Serious Vaccine Reactions in Dogs
As stated earlier, most of the reactions dogs develop after receiving their vaccines are mild and short-lived, there are some rare situations, where pets can have more severe reactions that need to be addressed by a veterinarian immediately.
- Anaphylaxis - This severe allergic reaction can consist of symptoms such as itchiness, facial swelling, diarrhea, hives, breathing difficulties, and vomiting. This type of severe reaction will usually occur very soon after your dog receives their injection, (typically while you are still at the vet's office), but can happen up to 48 hours after the vaccine is given.
- Shock - Shock symptoms after vaccination could include a slow heart rate, decreased blood pressure, and generalized weakness. Your dog might also exhibit a gray tongue and pale mucous membranes.
Contact your vet immediately or visit the closest emergency veterinary clinic if your dog displays signs of anaphylaxis or shock.
Treating Vaccine Reactions in Dogs
Thankfully, with proper treatment, most adverse reactions and side effects caused by vaccinations can usually be reversed, and your pup should recover fairly quickly.
- If your dog's reaction is not life-threatening and confined to the skin, treatment is likely to include cortisone and/or anti-histamines.
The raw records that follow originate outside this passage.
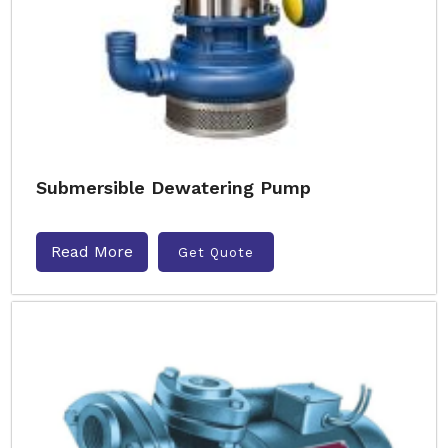
Submersible Dewatering Pump
Read More
Get Quote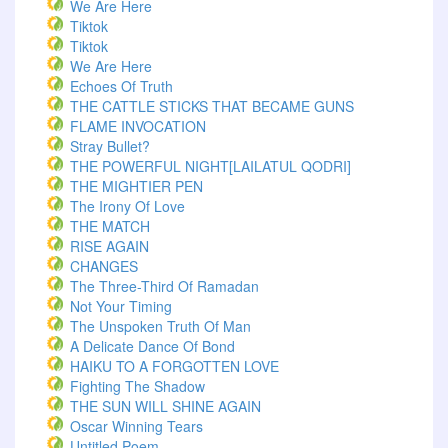
We Are Here
Tiktok
Tiktok
We Are Here
Echoes Of Truth
THE CATTLE STICKS THAT BECAME GUNS
FLAME INVOCATION
Stray Bullet?
THE POWERFUL NIGHT[LAILATUL QODRI]
THE MIGHTIER PEN
The Irony Of Love
THE MATCH
RISE AGAIN
CHANGES
The Three-Third Of Ramadan
Not Your Timing
The Unspoken Truth Of Man
A Delicate Dance Of Bond
HAIKU TO A FORGOTTEN LOVE
Fighting The Shadow
THE SUN WILL SHINE AGAIN
Oscar Winning Tears
Untitled Poem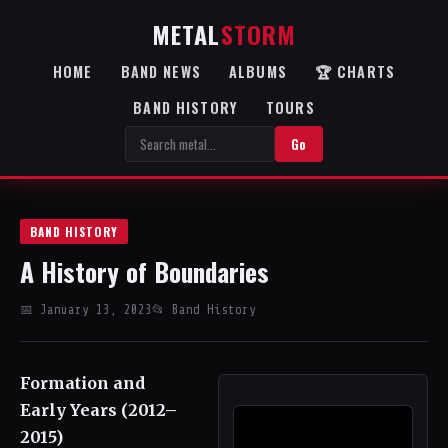
METAL
STORM
HOME
BAND NEWS
ALBUMS
🏆 CHARTS
BAND HISTORY
TOURS
Go
BAND HISTORY
A History of Boundaries
📅 January 13, 2023
📂 Band History
Formation and
Early Years (2012–
2015)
Symptoms will usually clear up quickly once treatments begin.
- Serious reactions such as anaphylaxis and shock require immediate veterinary care! Medications and intravenous fluids will be provided to help your dog recover and restore your pet's vital signs. Epinephrine and/or cortisone may also be used in these cases.
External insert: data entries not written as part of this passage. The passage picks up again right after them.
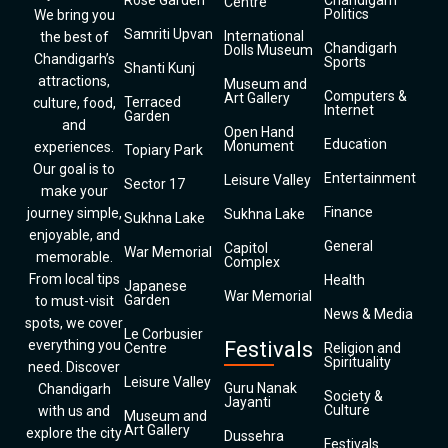
Rose Garden
Chandigarh
Centre
Politics
We bring you
Samriti Upvan
International
the best of
Chandigarh
Dolls Museum
Chandigarh’s
Sports
Shanti Kunj
attractions,
Museum and
Computers &
Art Gallery
Terraced
culture, food,
Internet
Garden
and
Open Hand
Education
Monument
experiences.
Topiary Park
Our goal is to
Entertainment
Leisure Valley
Sector 17
make your
Finance
journey simple,
Sukhna Lake
Sukhna Lake
enjoyable, and
General
Capitol
War Memorial
memorable.
Complex
From local tips
Health
Japanese
War Memorial
Garden
to must-visit
News & Media
spots, we cover
Le Corbusier
everything you
Festivals
Centre
Religion and
Spirituality
need. Discover
Leisure Valley
Guru Nanak
Chandigarh
Society &
Jayanti
Culture
with us and
Museum and
Art Gallery
explore the city
Dussehra
Festivals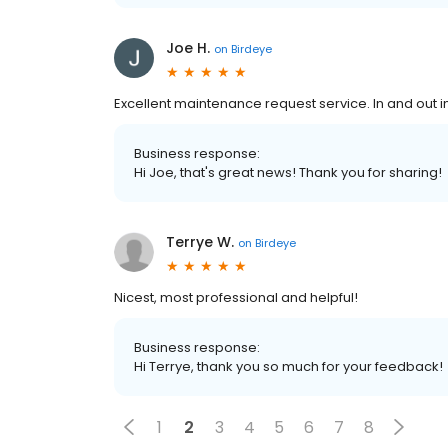
Joe H.
on
Birdeye
Excellent maintenance request service. In and out in
Business response:
Hi Joe, that's great news! Thank you for sharing!
Terrye W.
on
Birdeye
Nicest, most professional and helpful!
Business response:
Hi Terrye, thank you so much for your feedback!
1
2
3
4
5
6
7
8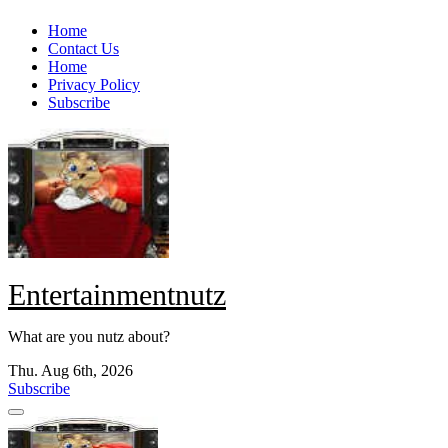
Skip
Home
to
Contact Us
content
Home
Privacy Policy
Subscribe
Entertainmentnutz
What are you nutz about?
Thu. Aug 6th, 2026
Subscribe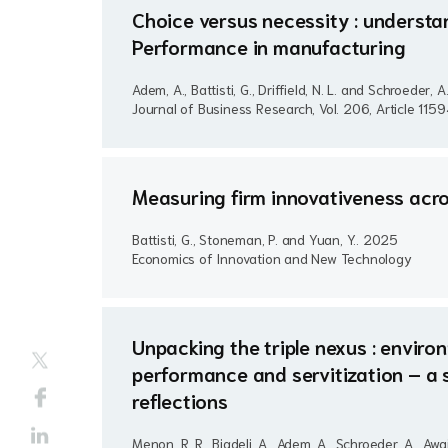
Choice versus necessity : understan
Performance in manufacturing
Adem, A., Battisti, G., Driffield, N. L. and Schroeder, A
Journal of Business Research, Vol. 206, Article 115
Measuring firm innovativeness acro
Battisti, G., Stoneman, P. and Yuan, Y..
2025
Economics of Innovation and New Technology
Unpacking the triple nexus : envir
performance and servitization – a 
reflections
Menon, R. R., Bigdeli, A., Adem, A., Schroeder, A., Awais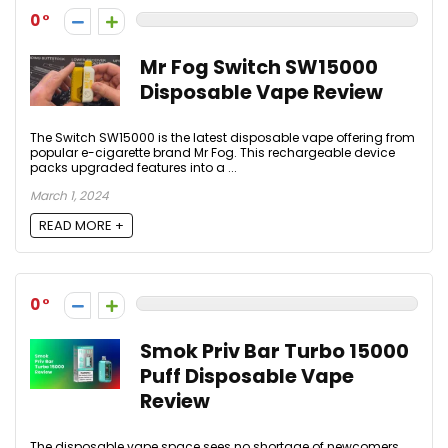
0
Mr Fog Switch SW15000
Disposable Vape Review
The Switch SW15000 is the latest disposable vape offering from
popular e-cigarette brand Mr Fog. This rechargeable device
packs upgraded features into a ...
March 1, 2024
READ MORE +
0
Smok Priv Bar Turbo 15000
Puff Disposable Vape
Review
The disposable vape space sees no shortage of newcomers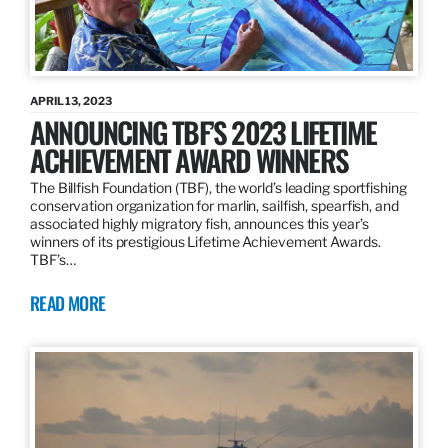
APRIL 13, 2023
ANNOUNCING TBF’S 2023 LIFETIME
ACHIEVEMENT AWARD WINNERS
The Billfish Foundation (TBF), the world’s leading sportfishing
conservation organization for marlin, sailfish, spearfish, and
associated highly migratory fish, announces this year’s
winners of its prestigious Lifetime Achievement Awards.
TBF’s…
READ MORE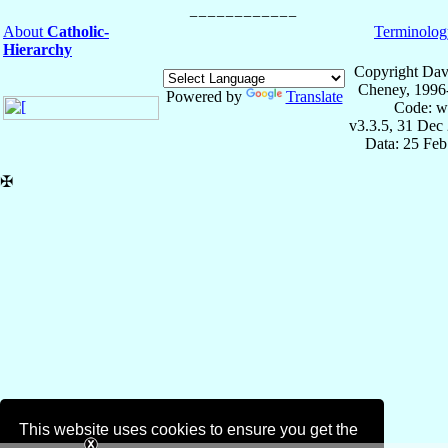
About
Catholic-
Terminolog
Hierarchy
Copyright Dav
Cheney, 1996
Powered by
Translate
Code: w
v3.3.5, 31 Dec
Data: 25 Fe
✠
This website uses cookies to ensure you get the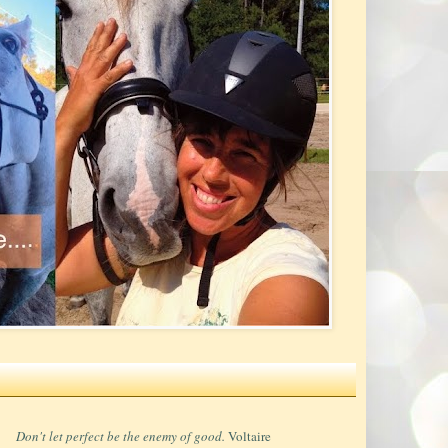
Don't let perfect be the enemy of good.
Voltaire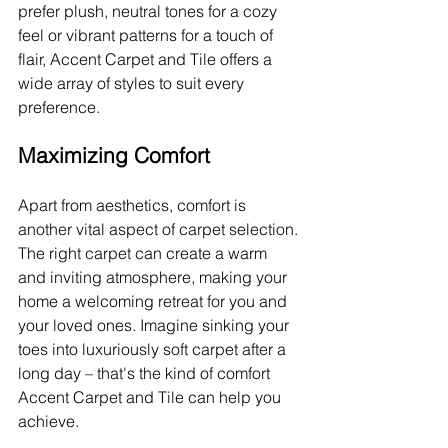
prefer plush, neutral tones for a cozy 
feel or vibrant patterns for a touch of 
flair, Accent Carpet and Tile offers a 
wide array of styles to suit every 
preference.
Maximizing Comfort
Apart from aesthetics, comfort is 
another vital aspect of carpet selection. 
The right carpet can create a warm 
and inviting atmosphere, making your 
home a welcoming retreat for you and 
your loved ones. Imagine sinking your 
toes into luxuriously soft carpet after a 
long day – that's the kind of comfort 
Accent Carpet and Tile can help you 
achieve.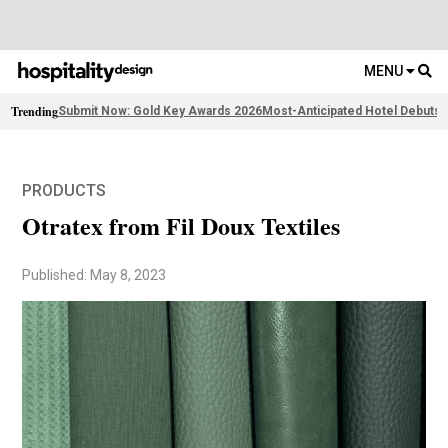
MENU
Trending
Submit Now: Gold Key Awards 2026
Most-Anticipated Hotel Debuts
F
PRODUCTS
Otratex from Fil Doux Textiles
Published: May 8, 2023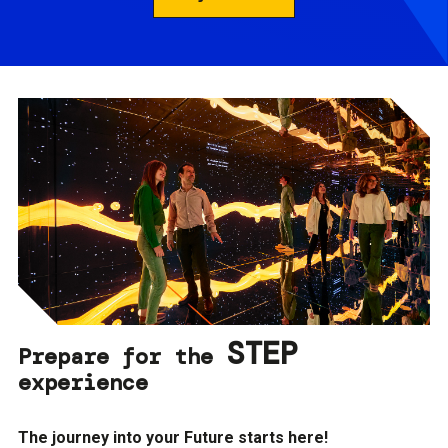
STEP
Prepare for the
experience
The journey into your Future starts here!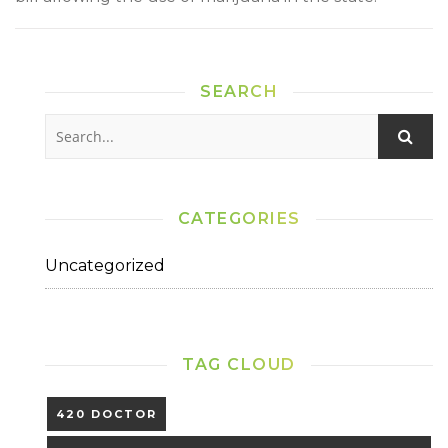
SEARCH
CATEGORIES
Uncategorized
TAG CLOUD
420 DOCTOR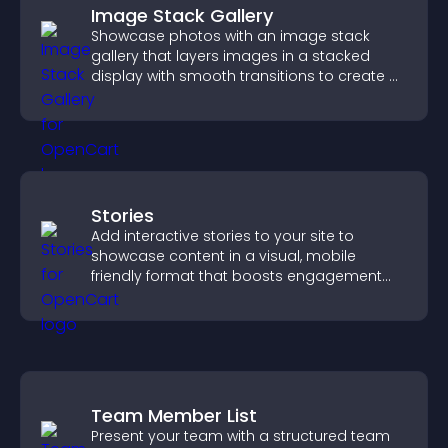
Image Stack Gallery
Showcase photos with an image stack
gallery that layers images in a stacked
display with smooth transitions to create a
visually striking presentation.
Stories
Add interactive stories to your site to
showcase content in a visual, mobile
friendly format that boosts engagement
and guides visitors toward action.
Team Member List
Present your team with a structured team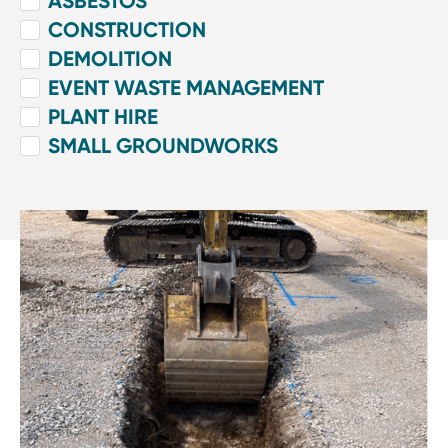
ASBESTOS
CONSTRUCTION
DEMOLITION
EVENT WASTE MANAGEMENT
PLANT HIRE
SMALL GROUNDWORKS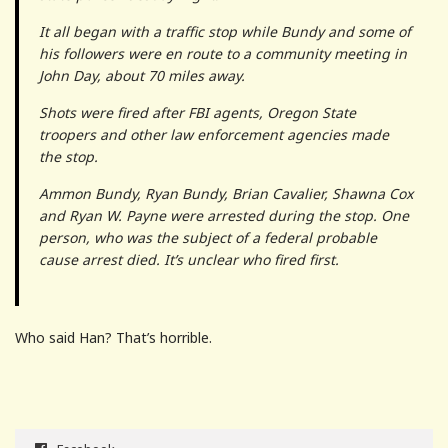
It all began with a traffic stop while Bundy and some of
his followers were en route to a community meeting in
John Day, about 70 miles away.
Shots were fired after FBI agents, Oregon State
troopers and other law enforcement agencies made
the stop.
Ammon Bundy, Ryan Bundy, Brian Cavalier, Shawna Cox
and Ryan W. Payne were arrested during the stop. One
person, who was the subject of a federal probable
cause arrest died. It’s unclear who fired first.
Who said Han? That’s horrible.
Preventing Your Dog From Having a Vaccine Reaction
You can help protect your dog's long-term health by keeping their shots up to date. It's also important to note that the risk of your dog having a serious reaction to a vaccine is very low.
However, if your dog has had an adverse reaction to a vaccine in the past it’s important to tell your vet so this history can be added to your pet's medical files. If a previous reaction has occurred your vet may recommend skipping a specific vaccination in the future.
You should also call your vet if your dog is having trouble walking after getting their shots or if your puppy starts crying when you pick them up. It's also critical to contact your veterinarian if your dog's mild symptoms don't go away after a couple of days or if you aren't sure what to do if your pup does get a reaction after being given a vaccine.
A dog's risk of getting a reaction increases slightly if they are being given multiple vaccinations in a single appointment. This can be especially true for smaller dogs. To minimize the risk of an adverse reaction in your pet, your vet may recommend spreading your dog’s vaccinations out over several days rather than doing them all at once.
Do I Need to Get My Dog Revaccinated?
It can be hard to predict if your dog will have another reaction to a vaccine if they are revaccinated. Some dogs won't have any reactions when they are vaccinated for the second time, others will develop the same reaction that they had previously, and in rare situations, dogs will experience a serious life-threatening reaction to a vaccine that they have previously had.
If your dog has had a reaction to their first round of shots, speak to your veterinarian about the risks and benefits concerning vaccines and your dog's health. Your vet may recommend not vaccinating your pup for particular diseases based on your pet's previous reaction.
Note: The advice provided in this post is intended for informational purposes and does not constitute medical advice regarding pets. For an accurate diagnosis of your pet's condition, please make an appointment with your vet.